Answer
(a) The monthly payments are $\$1219$
The interest is $\$3884$
(b) The monthly payments are $\$796$
The interest is $\$7760$
(c) With Loan A, the monthly payments are $\$423$ more than the monthly payments with Loan B.
With Loan B, the interest is $\$3876$ more than the interest with Loan A.
Work Step by Step
We can use this formula to calculate the payments for a loan:
$PMT = \frac{P~(\frac{r}{n})}{[1-(1+\frac{r}{n})^{-nt}~]}$
$PMT$ is the amount of the regular payment
$P$ is the amount of the loan
$r$ is the interest rate
$n$ is the number of payments per year
$t$ is the number of years
(a) $PMT = \frac{P~(\frac{r}{n})}{[1-(1+\frac{r}{n})^{-nt}~]}$
$PMT = \frac{(\$40,000)~(\frac{0.061}{12})}{[1-(1+\frac{0.061}{12})^{-(12)(3)}~]}$
$PMT = \$1219$
The monthly payments are $\$1219$
We can find the total amount paid.
$\$1219 \times 36 = \$43,884$
The interest is the difference between the total amount paid and the amount of the loan.

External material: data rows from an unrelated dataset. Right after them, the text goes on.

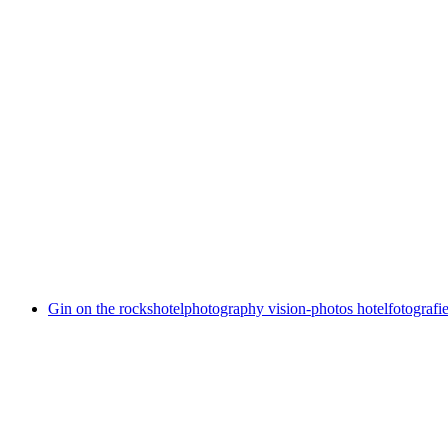
Gin on the rocks
hotelphotography vision-photos hotelfotografi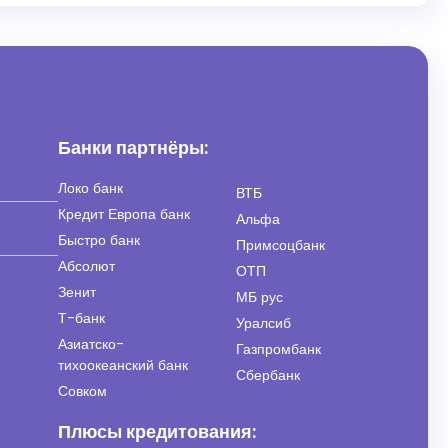
Банки партнёры:
Локо банк
ВТБ
Кредит Европа банк
Альфа
Быстро банк
Примсоцбанк
Абсолют
ОТП
Зенит
МБ рус
Т-банк
Уралсиб
Азиатско-
Газпромбанк
тихоокеанский банк
Сбербанк
Совком
Плюсы кредитования: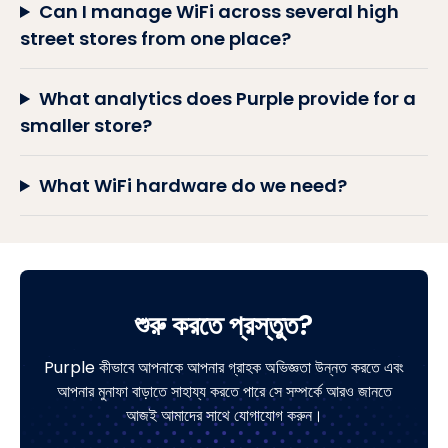
Can I manage WiFi across several high
street stores from one place?
What analytics does Purple provide for a
smaller store?
What WiFi hardware do we need?
শুরু করতে প্রস্তুত?
Purple কীভাবে আপনাকে আপনার গ্রাহক অভিজ্ঞতা উন্নত করতে এবং
আপনার মুনাফা বাড়াতে সাহায্য করতে পারে সে সম্পর্কে আরও জানতে
আজই আমাদের সাথে যোগাযোগ করুন।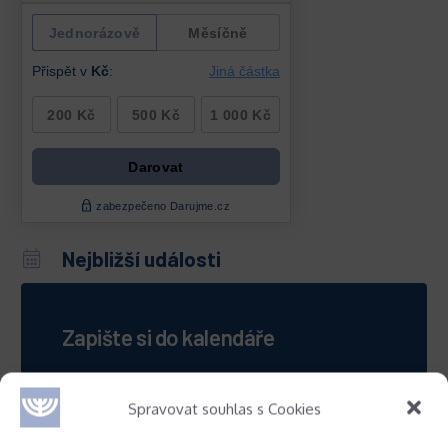
Nejbližší události
Zapište si do kalendáře
Spravovat souhlas s Cookies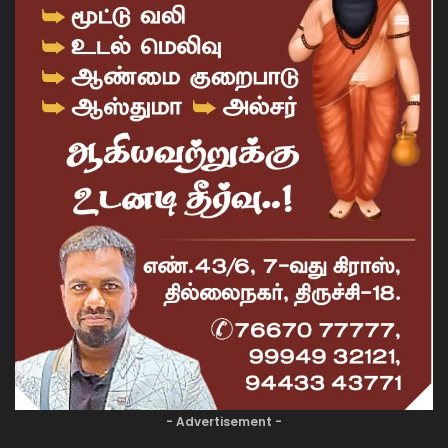
- Advertisement -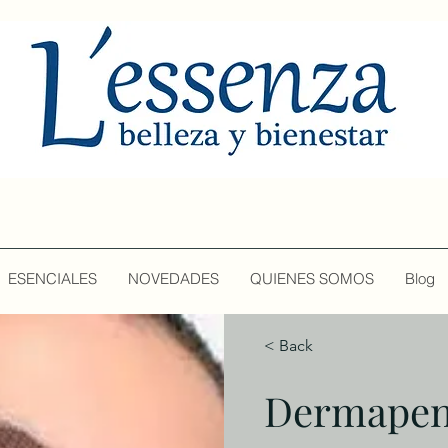
ESENCIALES
NOVEDADES
QUIENES SOMOS
Blog
< Back
Dermape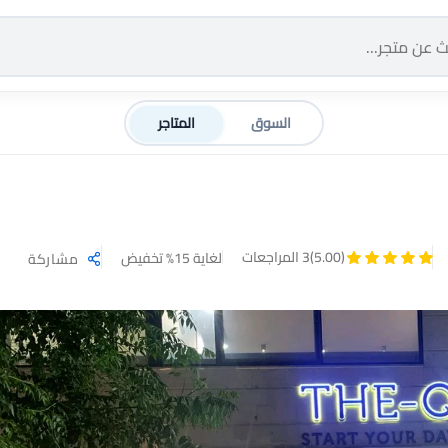
السوق
المتاجر
(5.00)
3 المراجعات
لغاية 15% تخفيض
مشاركة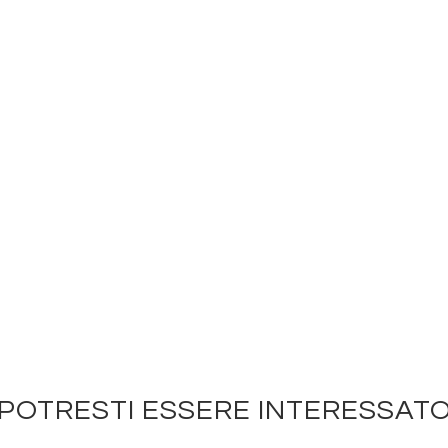
POTRESTI ESSERE INTERESSAT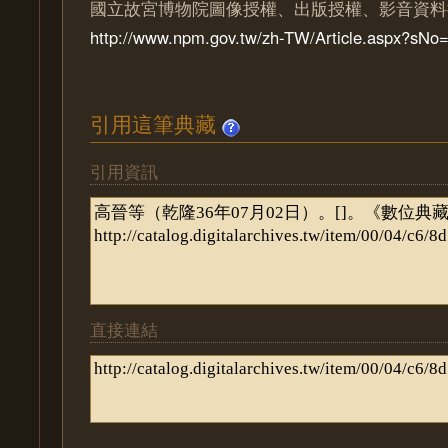
國立故宮博物院圖像授權、出版授權、影音資料
http://www.npm.gov.tw/zh-TW/Article.aspx?sN
引用這筆典藏
引用資訊
直接連結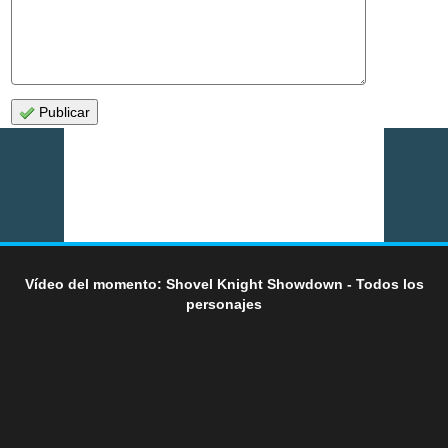
Publicar
Vídeo del momento: Shovel Knight Showdown - Todos los
personajes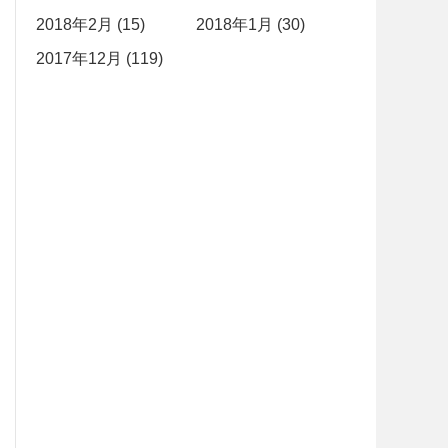
2018年2月 (15)
2018年1月 (30)
2017年12月 (119)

$I = \$43,884 - \$40,000 = \$3884$
The interest is $\$3884$
(b) $PMT = \frac{P~(\frac{r}{n})}{[1-(1+\frac{r}{n})^{-nt}~]}$
$PMT = \frac{(\$40,000)~(\frac{0.072}{12})}{[1-(1+\frac{0.072}{12})^{-(12)(5)}~]}$
$PMT = \$796$
The monthly payments are $\$796$
We can find the total amount paid.
$\$796 \times 60 = \$47,760$
The interest is the difference between the total amount paid and the amount of the loan.
$I = \$47,760 - \$40,000 = \$7760$
The interest is $\$7760$
(c) With Loan A, the monthly payments are $\$1219$
With Loan B, the monthly payments are $\$796$
With Loan A, the monthly payments are $\$423$ more than the monthly payments with Loan B.
With Loan A, the interest is $\$3884$
With Loan B, the interest is $\$7760$
With Loan B, the interest is $\$3876$ more than the interest with Loan A.